Yadav’s feature lays bare the consequences of this legal framework. Bail hearings under the UAPA resemble mini-trials by inference rather than protective processes designed to safeguard liberty. Worse, the courts’ reluctance to weigh the quality of evidence—WhatsApp chats, political speeches, or tenuous associations—has meant that dissent itself is increasingly criminalised.

The Supreme Court, in Union of India vs KA Najeeb (2021), had reaffirmed that the right to a speedy trial is a part of Article 21 of the Constitution and that prolonged pre-trial incarceration violates fundamental rights. Yet, in the recent Delhi High Court order, this precedent seems to have been overlooked. The accused remain behind bars not because they have been proven guilty, but because the judicial machinery is slow and the executive determined. This is, in effect, punishment without conviction.

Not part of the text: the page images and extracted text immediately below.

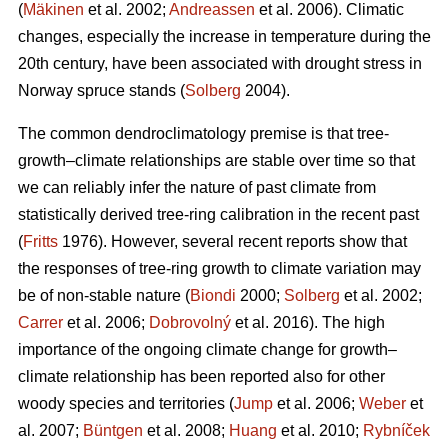
(
Mäkinen
et al. 2002;
Andreassen
et al. 2006). Climatic
changes, especially the increase in temperature during the
20th century, have been associated with drought stress in
Norway spruce stands (
Solberg
2004).
The common dendroclimatology premise is that tree-
growth–climate relationships are stable over time so that
we can reliably infer the nature of past climate from
statistically derived tree-ring calibration in the recent past
(
Fritts
1976). However, several recent reports show that
the responses of tree-ring growth to climate variation may
be of non-stable nature (
Biondi
2000;
Solberg
et al. 2002;
Carrer
et al. 2006;
Dobrovolný
et al. 2016). The high
importance of the ongoing climate change for growth–
climate relationship has been reported also for other
woody species and territories (
Jump
et al. 2006;
Weber
et
al. 2007;
Büntgen
et al. 2008;
Huang
et al. 2010;
Rybníček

For a democracy that prides itself on being governed by rule of law, this represents a dangerous drift. The judiciary is meant to serve as the ultimate check on arbitrary power, ensuring that laws—however stringent—are not misapplied to silence voices of dissent. When courts instead defer uncritically to executive claims of conspiracy and national security, the delicate balance between state authority and individual liberty tilts precariously.

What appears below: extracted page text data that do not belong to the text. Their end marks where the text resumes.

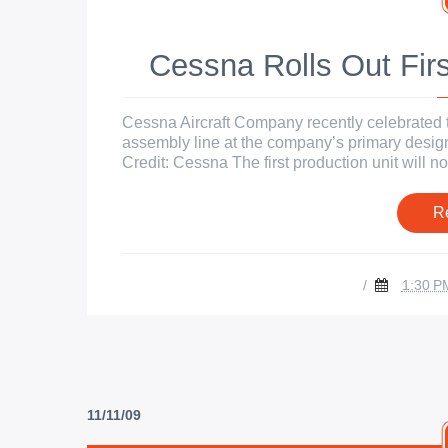
Cessna Rolls Out Firs
Cessna Aircraft Company recently celebrated the
assembly line at the company’s primary design
Credit: Cessna The first production unit will now
R
/
1:30 P
11/11/09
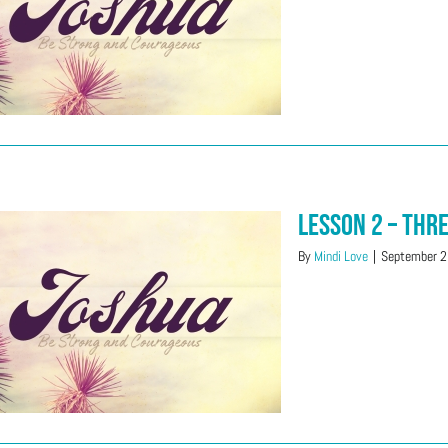
Lesson 2 – Thr
By
Mindi Love
|
September 2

This is why Yadav’s story matters. It does more than recount a legal battle. It interrogates the very meaning of justice in contemporary India. What happens when the guardians of freedom appear willing to trade liberty for expediency? What becomes of democratic space when dissenters are imprisoned without conviction, and their trials endlessly delayed? These are questions that reach far beyond the Delhi riots case. They speak to the lived experience of justice for every citizen.

There is also a deeper jurisprudential lesson here. Laws like the UAPA were never meant to be ordinary tools of governance; they were designed for extraordinary threats. To apply them against political activists, journalists, or students is to hollow out their legitimacy. Worse, it corrodes the trust between citizens and the justice system. Once the principle of fair trial is diluted, the damage is not easily undone.

It is telling that the High Court justified its refusal to grant bail by emphasising the prosecution’s narrative of a “well-orchestrated conspiracy”. This echoes a broader trend where courts, confronted with state claims of national security, hesitate to apply the same rigorous scrutiny they would in ordinary cases. But constitutional rights are not suspended when the state invokes security. If anything, the judiciary’s vigilance should be heightened.

A cover story such as this is also a reminder of the stakes of silence. Each rejected bail plea, each year of detention without trial, is not only a personal tragedy for the accused, but also a collective erosion of liberty for all. It signals to citizens that the line between dissent and “unlawful activity” is fragile, that the right to question authority may carry the cost of indefinite imprisonment.

Our magazine has long argued that democracy is measured not by the strength of its rhetoric, but by the resilience of its institutions. In this moment, the test is squarely before the judiciary. Will it reclaim its role as the bulwark of liberty, or will it continue to cede space to an increasingly muscular executive?

Yadav’s piece does not offer easy answers, because none exist. Instead, it insists on a reckoning. For the accused, for the courts, and for us as citizens. Justice cannot be an endlessly deferred promise. Nor can liberty be conditional on the convenience of the state.

In choosing to make this our cover story, we affirm that journalism must shine its sharpest light on the places where power seeks to obscure accountability. The UAPA case is not merely about bail. It is about whether India will remain faithful to the constitutional promise of justice, liberty, and dignity. And that is a question none of us can afford to ignore.